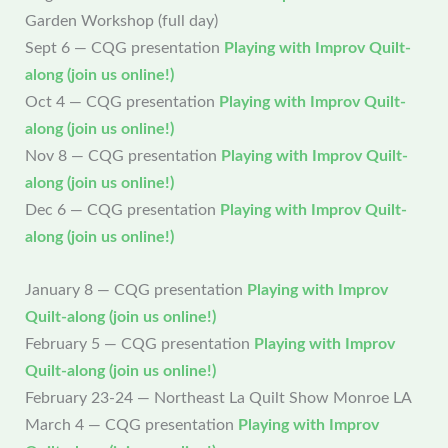
Garden Workshop (full day)
Sept 6 — CQG presentation
Playing with Improv Quilt-
along (join us online!)
Oct 4 — CQG presentation
Playing with Improv Quilt-
along (join us online!)
Nov 8 — CQG presentation
Playing with Improv Quilt-
along (join us online!)
Dec 6 — CQG presentation
Playing with Improv Quilt-
along (join us online!)
January 8 — CQG presentation
Playing with Improv
Quilt-along (join us online!)
February 5 — CQG presentation
Playing with Improv
Quilt-along (join us online!)
February 23-24 — Northeast La Quilt Show Monroe LA
March 4 — CQG presentation
Playing with Improv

══════════════════════════════

WHAT IS REQUIRED ::
Where an entry holds a picture, drop it and transcribe everything else exactly.

ANSWER TO THIS PROBLEM ::
Garden Workshop (full day)
Sept 6 — CQG presentation
Playing with Improv Quilt-
along (join us online!)
Oct 4 — CQG presentation
Playing with Improv Quilt-
along (join us online!)
Nov 8 — CQG presentation
Playing with Improv Quilt-
along (join us online!)
Dec 6 — CQG presentation
Playing with Improv Quilt-
along (join us online!)
January 8 — CQG presentation
Playing with Improv
Quilt-along (join us online!)
February 5 — CQG presentation
Playing with Improv
Quilt-along (join us online!)
February 23-24 — Northeast La Quilt Show Monroe LA
March 4 — CQG presentation
Playing with Improv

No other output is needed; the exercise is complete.